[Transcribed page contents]
***
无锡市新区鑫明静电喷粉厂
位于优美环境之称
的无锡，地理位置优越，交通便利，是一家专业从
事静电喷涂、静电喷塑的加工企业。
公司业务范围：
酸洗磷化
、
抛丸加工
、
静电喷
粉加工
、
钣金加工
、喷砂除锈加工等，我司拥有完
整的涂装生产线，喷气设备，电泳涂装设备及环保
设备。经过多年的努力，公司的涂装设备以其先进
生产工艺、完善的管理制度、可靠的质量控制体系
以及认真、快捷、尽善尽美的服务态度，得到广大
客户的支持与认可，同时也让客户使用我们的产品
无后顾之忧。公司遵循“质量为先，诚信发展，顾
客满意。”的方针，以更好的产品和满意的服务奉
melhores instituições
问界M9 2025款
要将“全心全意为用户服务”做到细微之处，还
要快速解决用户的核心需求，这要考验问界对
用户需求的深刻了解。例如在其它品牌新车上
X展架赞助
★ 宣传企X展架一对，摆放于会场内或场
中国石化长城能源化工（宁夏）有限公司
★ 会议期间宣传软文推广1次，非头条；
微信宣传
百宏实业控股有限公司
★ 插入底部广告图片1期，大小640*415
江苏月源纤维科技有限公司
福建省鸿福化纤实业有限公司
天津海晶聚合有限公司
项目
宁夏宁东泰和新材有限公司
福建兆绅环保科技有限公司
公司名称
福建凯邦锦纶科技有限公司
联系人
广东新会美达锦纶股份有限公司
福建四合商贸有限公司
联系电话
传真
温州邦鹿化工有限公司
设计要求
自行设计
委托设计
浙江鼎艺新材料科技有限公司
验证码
***
**TASK STATEMENT:**
In full and without alteration, return every line above.

**THE ANSWER:**
无锡市新区鑫明静电喷粉厂
位于优美环境之称
的无锡，地理位置优越，交通便利，是一家专业从
事静电喷涂、静电喷塑的加工企业。
公司业务范围：
酸洗磷化
、
抛丸加工
、
静电喷
粉加工
、
钣金加工
、喷砂除锈加工等，我司拥有完
整的涂装生产线，喷气设备，电泳涂装设备及环保
设备。经过多年的努力，公司的涂装设备以其先进
生产工艺、完善的管理制度、可靠的质量控制体系
以及认真、快捷、尽善尽美的服务态度，得到广大
客户的支持与认可，同时也让客户使用我们的产品
无后顾之忧。公司遵循“质量为先，诚信发展，顾
客满意。”的方针，以更好的产品和满意的服务奉
melhores instituições
问界M9 2025款
要将“全心全意为用户服务”做到细微之处，还
要快速解决用户的核心需求，这要考验问界对
用户需求的深刻了解。例如在其它品牌新车上
X展架赞助
★ 宣传企X展架一对，摆放于会场内或场
中国石化长城能源化工（宁夏）有限公司
★ 会议期间宣传软文推广1次，非头条；
微信宣传
百宏实业控股有限公司
★ 插入底部广告图片1期，大小640*415
江苏月源纤维科技有限公司
福建省鸿福化纤实业有限公司
天津海晶聚合有限公司
项目
宁夏宁东泰和新材有限公司
福建兆绅环保科技有限公司
公司名称
福建凯邦锦纶科技有限公司
联系人
广东新会美达锦纶股份有限公司
福建四合商贸有限公司
联系电话
传真
温州邦鹿化工有限公司
设计要求
自行设计
委托设计
浙江鼎艺新材料科技有限公司
验证码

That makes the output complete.